While we were under CABO, we amended that code to read something like "All combustible framing in the garage shall be covered in 5/8" drywall".  Unfortunatly, we did not amend section 309.2 of the 2006 IRC to read similar but we will be shortly with similar language as was used during the CABO years.  I think the previous AHJ read that section 309.2 to mean all walls in garages would be drywalled and our inspectors have always enforced that.  No big deal until someone finally slipped one by us.


----------



## north star (Apr 28, 2010)

* *



> No big deal until someone finally slipped one by us.


*Don'tcha just hate it when that happens!    *

* *


----------



## fatboy (Apr 28, 2010)

This is how I did it...

*R309.2 Separation required. *The garage shall be separated from the residence and its attic area by not less than 5/8-inch (15.9 mm) Type X gypsum board applied to the garage side. Garages beneath habitable rooms shall be separated from all habitable rooms above by not less than 5/8-inch (15.9 mm) Type X gypsum board or equivalent. Where the separation is a floor-ceiling assembly, or the ceiling is providing the separation, the structure supporting the separation shall also be protected by not less than 5/8-inch (15.9 mm) gypsum board or equivalent. Garages located less than 3 feet (914 mm) from a dwelling unit on the same lot shall be protected with not less than 5/8-inch (15.9 mm) gypsum board applied to the interior side of exterior walls that are within this area. Openings in these walls shall be regulated by Section R309.1. This provision does not apply to garage walls that are perpendicular to the adjacent dwelling unit wallunless the walls are supporting a separation as outlined above.


----------



## cboboggs (Apr 28, 2010)

If it is not loadbearing, then it is not required to be protected.


----------



## mtlogcabin (Apr 28, 2010)

How many are enforcing this portion of the code

TABLE R702.3.5

Footnote

e. Type X gypsum board for garage ceilings beneath habitable rooms shall be installed perpendicular to the ceiling framing and shall be fastened at maximum 6 inches o.c. by minimum 17/8 inches 6d coated nails or equivalent drywall screws.


----------



## fatboy (Apr 28, 2010)

Slipped by me.......thanks, will pass on to staff.


----------



## kilitact (Apr 29, 2010)

mtlogcabin said:
			
		

> How many are enforcing this portion of the codeTABLE R702.3.5
> 
> Footnote
> 
> e. Type X gypsum board for garage ceilings beneath habitable rooms shall be installed perpendicular to the ceiling framing and shall be fastened at maximum 6 inches o.c. by minimum 17/8 inches 6d coated nails or equivalent drywall screws.
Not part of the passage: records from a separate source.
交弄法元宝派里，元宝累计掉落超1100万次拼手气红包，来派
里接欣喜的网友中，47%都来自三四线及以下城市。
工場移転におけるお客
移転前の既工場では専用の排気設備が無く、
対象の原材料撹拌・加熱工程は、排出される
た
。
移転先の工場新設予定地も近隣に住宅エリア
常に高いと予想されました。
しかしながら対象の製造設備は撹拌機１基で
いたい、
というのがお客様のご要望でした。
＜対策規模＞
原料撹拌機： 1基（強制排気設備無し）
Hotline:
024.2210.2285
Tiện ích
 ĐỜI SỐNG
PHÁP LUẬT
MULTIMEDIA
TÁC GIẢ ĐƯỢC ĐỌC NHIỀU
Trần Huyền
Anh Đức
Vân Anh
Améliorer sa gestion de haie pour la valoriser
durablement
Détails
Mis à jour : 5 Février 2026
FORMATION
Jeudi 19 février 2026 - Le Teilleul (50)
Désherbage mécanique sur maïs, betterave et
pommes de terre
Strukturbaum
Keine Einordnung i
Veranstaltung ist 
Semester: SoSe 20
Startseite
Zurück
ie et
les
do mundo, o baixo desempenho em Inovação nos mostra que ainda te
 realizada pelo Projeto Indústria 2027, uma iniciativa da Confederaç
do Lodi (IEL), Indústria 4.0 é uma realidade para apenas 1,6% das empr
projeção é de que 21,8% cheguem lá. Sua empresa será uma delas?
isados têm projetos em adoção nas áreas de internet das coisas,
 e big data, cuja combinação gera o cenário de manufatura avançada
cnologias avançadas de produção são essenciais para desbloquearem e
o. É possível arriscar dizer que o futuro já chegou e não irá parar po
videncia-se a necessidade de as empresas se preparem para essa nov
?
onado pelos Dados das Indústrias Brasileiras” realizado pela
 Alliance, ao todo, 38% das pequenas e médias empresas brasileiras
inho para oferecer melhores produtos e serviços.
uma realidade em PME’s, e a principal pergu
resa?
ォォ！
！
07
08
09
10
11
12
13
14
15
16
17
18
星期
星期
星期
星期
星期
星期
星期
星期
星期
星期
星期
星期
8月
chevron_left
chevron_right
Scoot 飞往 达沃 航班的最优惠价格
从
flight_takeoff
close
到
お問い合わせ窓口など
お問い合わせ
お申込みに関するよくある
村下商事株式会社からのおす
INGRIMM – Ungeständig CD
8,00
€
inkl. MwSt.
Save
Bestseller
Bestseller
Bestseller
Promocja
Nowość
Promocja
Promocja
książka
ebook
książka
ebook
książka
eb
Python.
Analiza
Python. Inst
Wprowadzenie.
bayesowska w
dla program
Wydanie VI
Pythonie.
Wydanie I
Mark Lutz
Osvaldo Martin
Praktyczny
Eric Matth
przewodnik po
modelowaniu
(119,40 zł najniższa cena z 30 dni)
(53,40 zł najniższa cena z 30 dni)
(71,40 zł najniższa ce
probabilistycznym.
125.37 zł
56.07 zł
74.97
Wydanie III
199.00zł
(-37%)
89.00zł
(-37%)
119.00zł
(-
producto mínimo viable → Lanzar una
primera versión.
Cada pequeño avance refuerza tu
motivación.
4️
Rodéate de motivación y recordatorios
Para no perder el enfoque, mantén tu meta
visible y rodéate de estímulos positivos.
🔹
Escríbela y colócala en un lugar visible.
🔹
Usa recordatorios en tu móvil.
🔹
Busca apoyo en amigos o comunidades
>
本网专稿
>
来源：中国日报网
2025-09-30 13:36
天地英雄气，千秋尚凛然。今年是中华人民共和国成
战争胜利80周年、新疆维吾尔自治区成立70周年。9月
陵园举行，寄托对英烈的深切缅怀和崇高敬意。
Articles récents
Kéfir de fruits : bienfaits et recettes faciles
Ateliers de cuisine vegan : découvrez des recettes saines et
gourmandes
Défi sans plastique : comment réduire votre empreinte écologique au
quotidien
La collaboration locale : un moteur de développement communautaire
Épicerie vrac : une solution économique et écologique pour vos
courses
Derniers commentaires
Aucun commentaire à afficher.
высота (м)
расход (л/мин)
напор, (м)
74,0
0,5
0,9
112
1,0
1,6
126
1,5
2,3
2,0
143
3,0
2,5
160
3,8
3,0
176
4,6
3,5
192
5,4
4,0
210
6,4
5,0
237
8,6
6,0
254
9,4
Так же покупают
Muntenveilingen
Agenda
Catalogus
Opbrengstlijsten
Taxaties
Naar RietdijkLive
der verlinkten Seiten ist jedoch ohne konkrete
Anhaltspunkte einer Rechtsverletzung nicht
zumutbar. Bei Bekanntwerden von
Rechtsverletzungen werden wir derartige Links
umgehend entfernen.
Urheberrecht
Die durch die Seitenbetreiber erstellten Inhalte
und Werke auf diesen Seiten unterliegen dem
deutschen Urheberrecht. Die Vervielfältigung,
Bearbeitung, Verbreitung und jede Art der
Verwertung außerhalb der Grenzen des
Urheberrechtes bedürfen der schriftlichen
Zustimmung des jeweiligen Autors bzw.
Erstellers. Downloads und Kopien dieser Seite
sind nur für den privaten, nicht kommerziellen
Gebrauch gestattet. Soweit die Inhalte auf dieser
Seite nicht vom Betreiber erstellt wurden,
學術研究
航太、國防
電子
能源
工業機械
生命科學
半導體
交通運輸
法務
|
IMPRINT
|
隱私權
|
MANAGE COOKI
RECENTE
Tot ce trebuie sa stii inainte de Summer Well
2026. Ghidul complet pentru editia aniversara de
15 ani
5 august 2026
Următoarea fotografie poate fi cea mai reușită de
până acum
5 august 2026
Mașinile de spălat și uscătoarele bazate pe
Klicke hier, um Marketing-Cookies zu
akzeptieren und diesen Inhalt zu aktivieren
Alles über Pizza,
depends on the spacing, 2' yes 16" no


----------



## Glennman CBO (Apr 29, 2010)

Correct Killitact!


----------



## Bootleg (Apr 29, 2010)

fatboy said:
			
		

> This is how I did it...*R309.2 Separation required. *The garage shall be separated from the residence and its attic area by not less than 5/8-inch (15.9 mm) Type X gypsum board applied to the garage side. Garages beneath habitable rooms shall be separated from all habitable rooms above by not less than 5/8-inch (15.9 mm) Type X gypsum board or equivalent. Where the separation is a floor-ceiling assembly, or the ceiling is providing the separation, the structure supporting the separation shall also be protected by not less than 5/8-inch (15.9 mm) gypsum board or equivalent. Garages located less than 3 feet (914 mm) from a dwelling unit on the same lot shall be protected with not less than 5/8-inch (15.9 mm) gypsum board applied to the interior side of exterior walls that are within this area. Openings in these walls shall be regulated by Section R309.1. This provision does not apply to garage walls that are perpendicular to the adjacent dwelling unit wallunless the walls are supporting a separation as outlined above.


fatboy,

What year Code quoted for R309.2?

In the 2006 IRC R309.2:

5/8" Type X sheetrock is only required when habitable rooms over a garage and everywhere else sheetrock is required is 1/2" sheetrock.


----------



## fatboy (Apr 29, 2010)

2006, 5/8" was our amendment, instead of 1/2". Basically kept the 97 UBC requirements.


----------



## Bootleg (Apr 29, 2010)

fatboy said:
			
		

> 2006, 5/8" was our amendment, instead of 1/2". Basically kept the 97 UBC requirements.


I like your amendment.


----------